Jeanne, dans l’espoir d’obtenir vengeance, pactise avec le Diable après avoir été violée par le seigneur de son village. Métamorphosée par cette alliance, elle se réfugie dans une étrange vallée, la Belladonna…

Le point de vue du "Monde" :

On ne s’attendrait pas à trouver le vénérable Jules Michelet – historien enflammé de la Révolution française – adapté dans un manga. Ce fut pourtant le cas, en 1973, avec Belladonna, film d’animation psychédélique inspiré de La Sorcière, ouvrage datant de 1862 dans lequel Michelet présente l’histoire de la sorcellerie comme une force de résistance paganiste et féministe à l’emprise de l’Eglise et du féodalisme, préfiguration des Lumières à venir.
Livre suprêmement habité, fiévreux, cauchemardesque, quasi gnostique, dans lequel Michelet déverse sa haine de l’obscurantisme en livrant au passage un tableau du Moyen Age auquel on reprochera sa noirceur.
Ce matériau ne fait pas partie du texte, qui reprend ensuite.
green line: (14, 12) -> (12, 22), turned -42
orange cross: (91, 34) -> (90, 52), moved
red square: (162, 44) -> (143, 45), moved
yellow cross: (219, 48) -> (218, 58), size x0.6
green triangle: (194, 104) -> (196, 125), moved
Livre écrit aussi, faut-il le rappeler, après dix années du régime d’ordre et de morale mené par le « prince président » Napoléon III, qui n’avait eu, au début de son régime, d’autre hâte que de destituer l’historien de son cours au Collège de France.
La Sorcière fit scandale, fut accusé d’apologie du satanisme, et il fallut attendre un siècle pour que les historiens des Annales, défricheurs de sources nouvelles dans l’exploration du passé, en redécouvrent l’intérêt. Qu’un tel ouvrage ait pu ensuite trouver un écho dans la période elle-même déchaînée et émancipatrice des années 1970, voilà qui, tout compte fait, ne saurait étonner.

Le point de vue de "Libération" : Marius Chapuis 14 juin 2016

Au-delà de (son) discours séditieux, la Belladone de la tristesse (le premier nom du film) émerveille par son audace visuelle. A elle seule, la scène de viol stupéfait par son insoutenable violence symbolique. En champ-contrechamp s’affrontent deux entités irréconciliables dans le même plan. D’un côté, une foule de visages grimaçants s’étale sur les murs noirs du château. De l’autre, la peau d’albâtre de Jeanne, écartelée, jetée à même le sol. Son corps se déchire de l’entrejambe jusqu’au cou pour laisser s’échapper une nuée de chauves-souris écarlates. Seul le corps de la paysanne est donné à voir, les pulsations de ses plaies représentant les outrages qu’elle subit. Le supplice vire à la furie, un corbeau piétine le carrelage en hurlant, un jeune page sautille frénétiquement sur place comme un diable en boîte tandis que résonne une trompette frénétique. Balayée, l’image de Jean et Jeanne enlacés tendrement qui s’affichait plus tôt. A l’écran, il ne reste que terreur - l’usage restreint du rouge, du blanc et du noir accentuant la puissance de ce ballet des profanations.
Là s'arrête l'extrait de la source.